Kastanien am Neubrandenburger Wall drastisch gestutzt: Einwohnerin befürchtet Baumfällung
Ein radikaler Rückschnitt mehrerer Kastanienbäume zwischen dem Friedländer Tor und dem Bahnhof in Neubrandenburg hat bei einer Anwohnerin für erhebliche Unruhe gesorgt. Die Frau, die anonym bleiben möchte, äußerte sogar die Befürchtung, dass die charakteristischen Bäume möglicherweise komplett gefällt werden müssten. Die plötzlich kahl wirkenden Kastanien am historischen Wall lösten bei ihr tiefe Besorgnis aus.
Stadtsprecherin klärt auf: Rückschnitt dient Verkehrssicherheit
Stadtsprecherin Anja Seugling bringt nun Klarheit in die Situation. Vor etwa zehn Jahren gab es tatsächlich Pläne, die Kastanien aus Gründen der Verkehrssicherheit zu fällen. Durch umfangreiche Kappungsmaßnahmen konnte dieses Vorhaben jedoch verhindert werden, sodass die Baumstämme damals erhalten blieben.
„Jetzt wurden die zwischenzeitlich stark nachgewachsenen Äste eingekürzt beziehungsweise entfernt, um ein Abbrechen zu verhindern“, erklärt Seugling. Diese Maßnahme soll dazu beitragen, die Stämme so lange wie möglich als Lebensraum für diverse Tierarten zu erhalten. Der aktuelle Rückschnitt stellt somit eine präventive Sicherheitsmaßnahme dar, die gleichzeitig ökologische Aspekte berücksichtigt.
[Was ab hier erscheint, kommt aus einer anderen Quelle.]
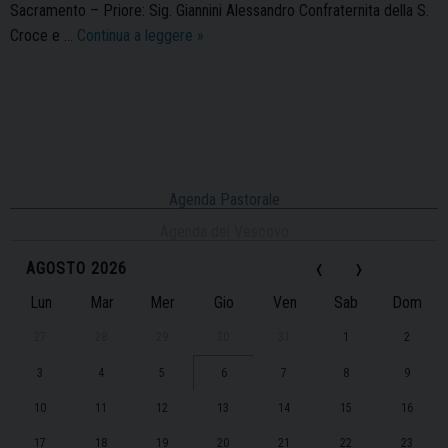
Sacramento – Priore: Sig. Giannini Alessandro Confraternita della S.
Le
Croce e …
Continua a leggere
»
Confraternite
nella
nostra
Diocesi
P
o
Agenda Pastorale
s
Agenda del Vescovo
t
‹
›
AGOSTO 2026
N
a
Lun
Mar
Mer
Gio
Ven
Sab
Dom
v
27
28
29
30
31
1
2
i
g
3
4
5
6
7
8
9
a
10
11
12
13
14
15
16
t
17
18
19
20
21
22
23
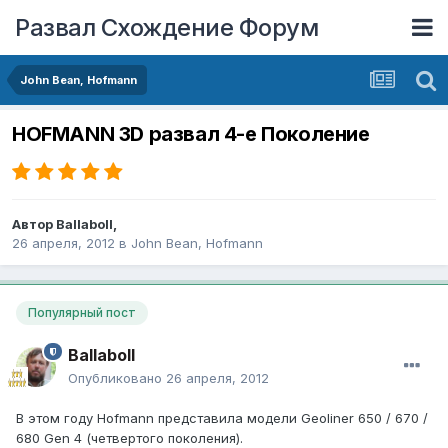
Развал Схождение Форум
John Bean, Hofmann
HOFMANN 3D развал 4-е Поколение
Автор
Ballaboll
,
26 апреля, 2012
в
John Bean, Hofmann
Популярный пост
Ballaboll
Опубликовано
26 апреля, 2012
В этом году Hofmann представила модели Geoliner 650 / 670 /
680 Gen 4 (четвертого поколения).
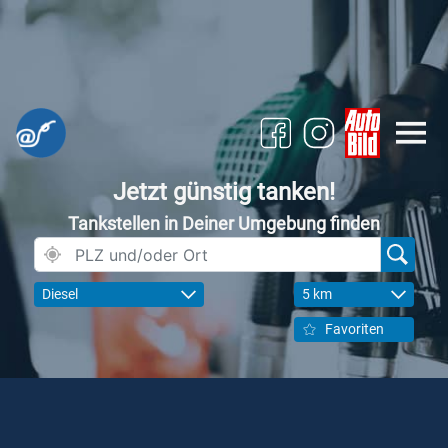
Jetzt günstig tanken!
Tankstellen in Deiner Umgebung finden
Diesel
5 km
Favoriten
Vergleichsfall in Neddemin: Kastanie wegen Pilzbefall gefällt
Erst kürzlich sorgte ein ähnlicher Fall etwa zehn Kilometer nördlich von Neubrandenburg für Aufsehen. In Neddemin musste eine Kastanie tatsächlich komplett gefällt werden, was bei einem Einwohner für Enttäuschung sorgte. Das zuständige Neveriner Amt stellte jedoch klar, dass bei diesem Baum ein Pilzbefall festgestellt wurde, der die Stand- und Bruchsicherheit erheblich beeinträchtigte.
Im Auftrag des Amtes wurden im vergangenen Jahr insgesamt 58 Bäume gefällt, wobei jeder Einzelfall sorgfältig geprüft wurde. Die gefällte Kastanie im Bereich des Neddeminer Ortseingangs stellte aufgrund des Pilzbefalls eine konkrete Gefahr dar.
Baumbestand in Neubrandenburg: 60.000 Bäume im Stadtgebiet
In Neubrandenburg selbst werden durchschnittlich etwa 50 kommunale Bäume pro Jahr gefällt. Diese Fällungen sind in der Regel aufgrund verminderter Stand- oder Bruchsicherheit erforderlich. Die Ursachen hierfür sind vielfältig:
- Natürliches Alter der Bäume
- Schäden durch frühere Bautätigkeiten
- Schlechte Standortbedingungen wie Streusalzeinsatz
- Fehlender Raum für Wurzelwachstum
- Witterungsbedingte Ursachen wie Sturmschäden
Ohne den Stadtwald stehen in Neubrandenburg etwa 60.000 Bäume aller Altersstufen im Stadtgebiet. Die Stadtverwaltung betont, dass jeder Baum individuell begutachtet wird und Fällungen nur als letztes Mittel in Betracht gezogen werden. Die aktuellen Rückschnittmaßnahmen an den Kastanien am Wall dienen somit dem langfristigen Erhalt der Bäume bei gleichzeitiger Gewährleistung der öffentlichen Sicherheit.